What he was seeking now, on Brynglas Hill, was an earth-browned thigh bone.
Anna Ceddol had presented it to me while he was outside.
His favourite bone. The first he found here, a few feet from our door. I could never take it to be reburied because he won’t be parted from it. Sometimes he holds it next to him as he sleeps.
I’d asked her what she wanted me to do with it, and she’d bid me take it and hide it. Anywhere. Then come back. Which was what I’d done. It had felt unreal walking through the mist carrying a thigh bone before me like a talisman, to leave in a place where I’d felt it would be in the care of a higher presence.
Returning to the Bryn, I’d heard his vixen scream and the angry toppling of wood from the fireside pile and wondered how Anna Ceddol could go on living with this, year upon year. He was already near as tall as her, would soon be bigger, a grown man with a grown man’s urges and living alone with his sister. Dear God in heaven.

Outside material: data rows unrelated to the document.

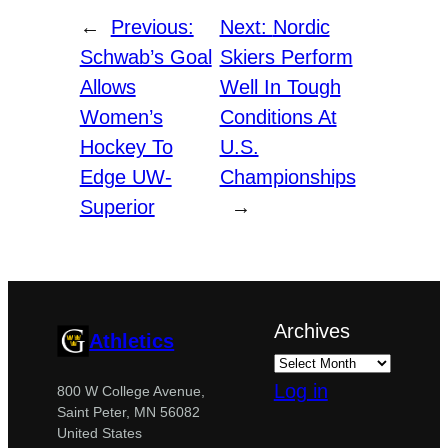
←
Previous:
Next:
Nordic
Schwab’s Goal
Skiers Perform
Allows
Well In Tough
Women’s
Conditions At
Hockey To
U.S.
Edge UW-
Championships
Superior
→
Archives
Athletics
Log in
800 W College Avenue,
Saint Peter, MN 56082
United States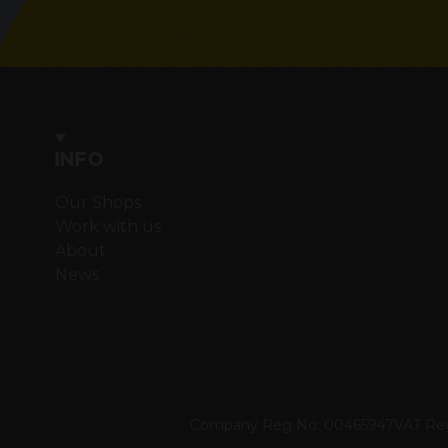
INFO
Our Shops
Work with us
About
News
Company Reg No: 00465947
VAT Re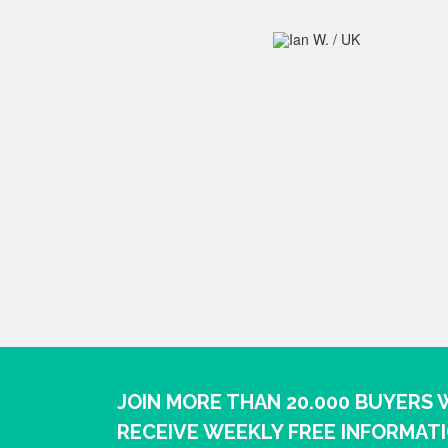
JOIN MORE THAN 20.000 BUYERS
RECEIVE WEEKLY FREE INFORMAT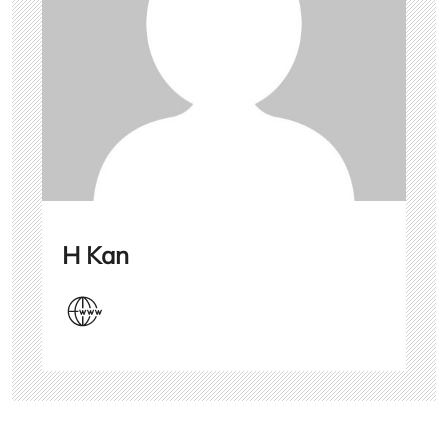
H Kan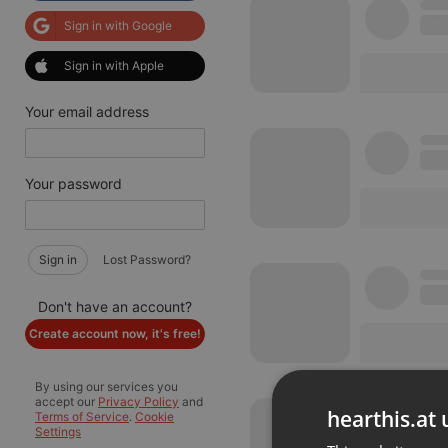
Sign in with Google
Sign in with Apple
Your email address
Your password
Sign in
Lost Password?
Don't have an account?
Create account now, it's free!
By using our services you
accept our
Privacy Policy
and
hearthis.at 
Terms of Service
.
Cookie
Settings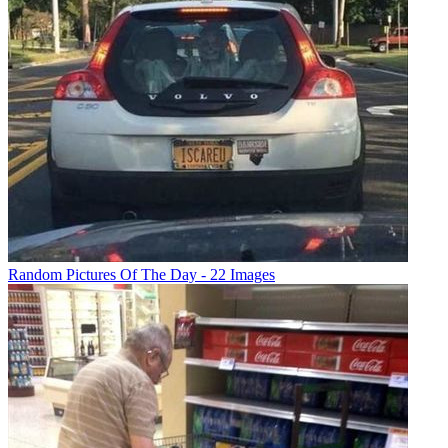
Random Pictures Of The Day - 22 Images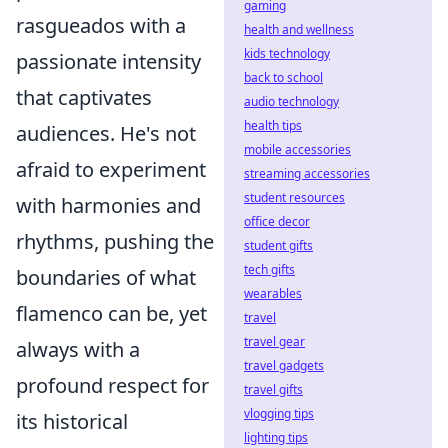
gaming
rasgueados with a
health and wellness
kids technology
passionate intensity
back to school
that captivates
audio technology
health tips
audiences. He's not
mobile accessories
afraid to experiment
streaming accessories
student resources
with harmonies and
office decor
rhythms, pushing the
student gifts
tech gifts
boundaries of what
wearables
flamenco can be, yet
travel
travel gear
always with a
travel gadgets
profound respect for
travel gifts
vlogging tips
its historical
lighting tips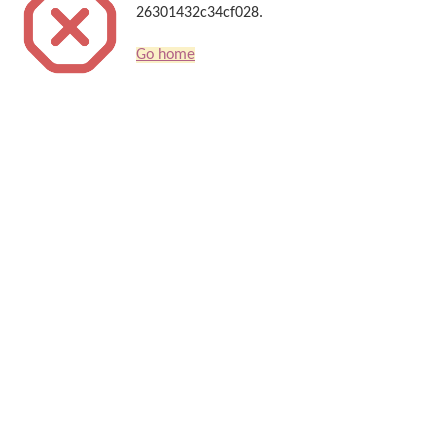
26301432c34cf028.
Go home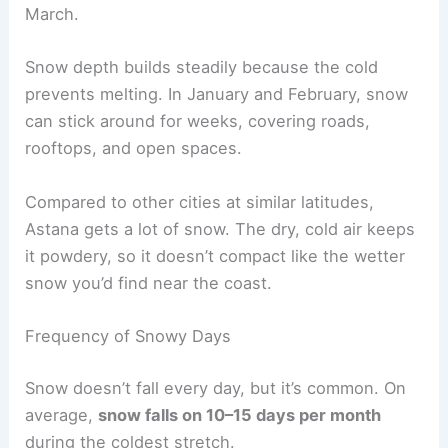
March.
Snow depth builds steadily because the cold
prevents melting. In January and February, snow
can stick around for weeks, covering roads,
rooftops, and open spaces.
Compared to other cities at similar latitudes,
Astana gets a lot of snow. The dry, cold air keeps
it powdery, so it doesn’t compact like the wetter
snow you’d find near the coast.
Frequency of Snowy Days
Snow doesn’t fall every day, but it’s common. On
average,
snow falls on 10–15 days per month
during the coldest stretch.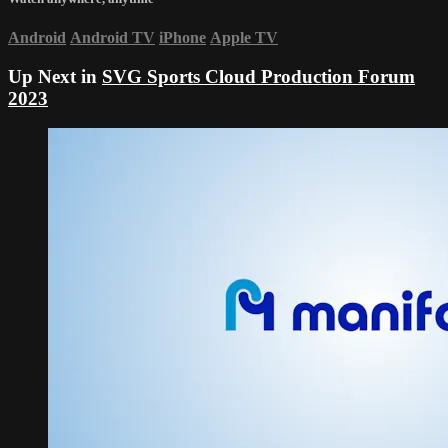
Android
Android TV
iPhone
Apple TV
Up Next in
SVG Sports Cloud Production Forum
2023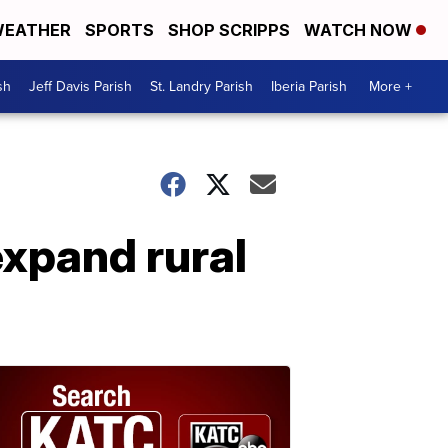
EATHER
SPORTS
SHOP SCRIPPS
WATCH NOW
sh
Jeff Davis Parish
St. Landry Parish
Iberia Parish
More +
expand rural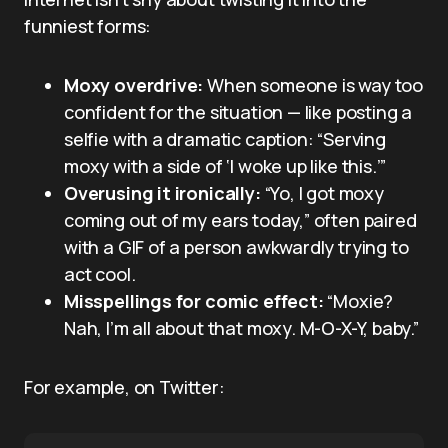
funniest forms:
Moxy overdrive:
When someone is way too
confident for the situation — like posting a
selfie with a dramatic caption: “Serving
moxy with a side of ‘I woke up like this.’”
Overusing it ironically:
“Yo, I got moxy
coming out of my ears today,” often paired
with a GIF of a person awkwardly trying to
act cool.
Misspellings for comic effect:
“Moxie?
Nah, I’m all about that moxy. M-O-X-Y, baby.”
For example, on Twitter: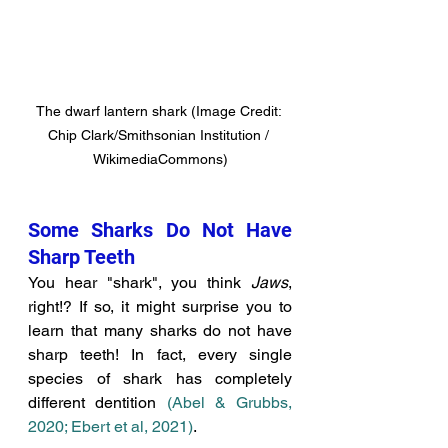
The dwarf lantern shark (Image Credit: 
Chip Clark/Smithsonian Institution / 
WikimediaCommons)
Some Sharks Do Not Have 
Sharp Teeth
You hear "shark", you think 
Jaws
, 
right!? If so, it might surprise you to 
learn that many sharks do not have 
sharp teeth! In fact, every single 
species of shark has completely 
different dentition 
(Abel & Grubbs, 
2020; Ebert et al, 2021)
. 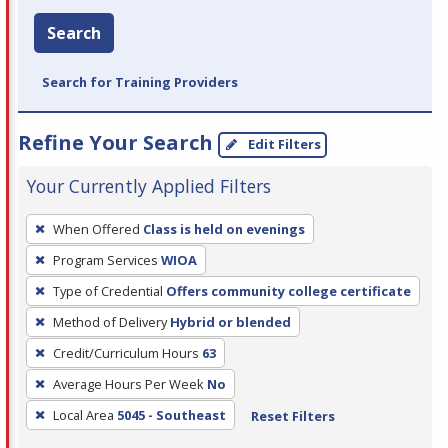
Search
Search for Training Providers
Refine Your Search
Edit Filters
Your Currently Applied Filters
To
When Offered
Class is held on evenings
remove
Program Services
WIOA
a
filter,
Type of Credential
Offers community college certificate
press
Method of Delivery
Hybrid or blended
Enter
Credit/Curriculum Hours
63
or
Average Hours Per Week
No
Spacebar.
Local Area
5045 - Southeast
Reset Filters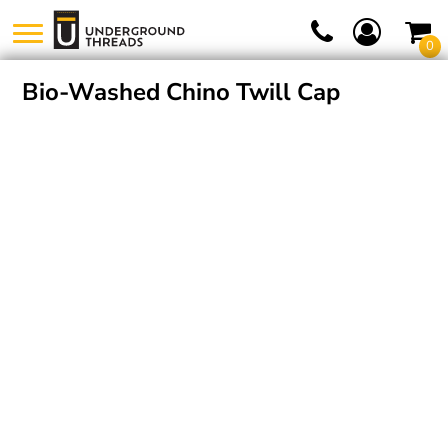
0
Bio-Washed Chino Twill Cap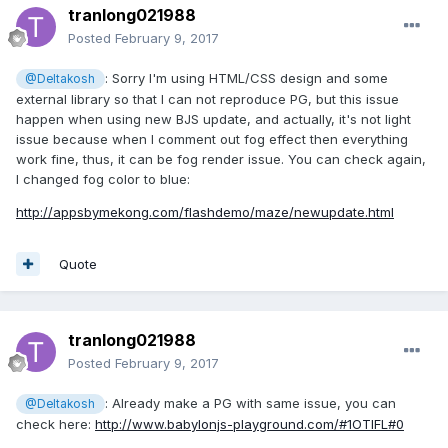
tranlong021988
Posted
February 9, 2017
: Sorry I'm using HTML/CSS design and some
@Deltakosh
external library so that I can not reproduce PG, but this issue
happen when using new BJS update, and actually, it's not light
issue because when I comment out fog effect then everything
work fine, thus, it can be fog render issue. You can check again,
I changed fog color to blue:
http://appsbymekong.com/flashdemo/maze/newupdate.html
Quote
tranlong021988
Posted
February 9, 2017
: Already make a PG with same issue, you can
@Deltakosh
check here:
http://www.babylonjs-playground.com/#1OTIFL#0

When he’d registered that the bone was gone, I’d watched him running from the hovel, hands clawed, face contorted in rage, staring at me with a clear and focused hatred, Anna Ceddol watching him, impassive. Used to this – his humours changing faster than clouds in a windy dawn.
We stood and watched his red hat bobbing in the grass.
‘Do you never go to town, mistress?’
‘When I’ve something to sell.’
‘You have no cart… no horse.’
‘Nor stabling for one. No need. Horses won’t rest at the Bryn. Ewes won’t graze. Chickens escape. When I go to town, we walk. It’s not far. On a fine day.’
‘Why won’t animals live here?’
‘At the Bryn? I’d have thought you’d know, master.’
‘I’ll put it another way, then – how can you live here? You’re clearly an educated woman. How came you here?’
‘I…’
She bit her lip. Her hair was not braided this morning, and the breeze blew it back. I drew breath; her beauty unnerved me.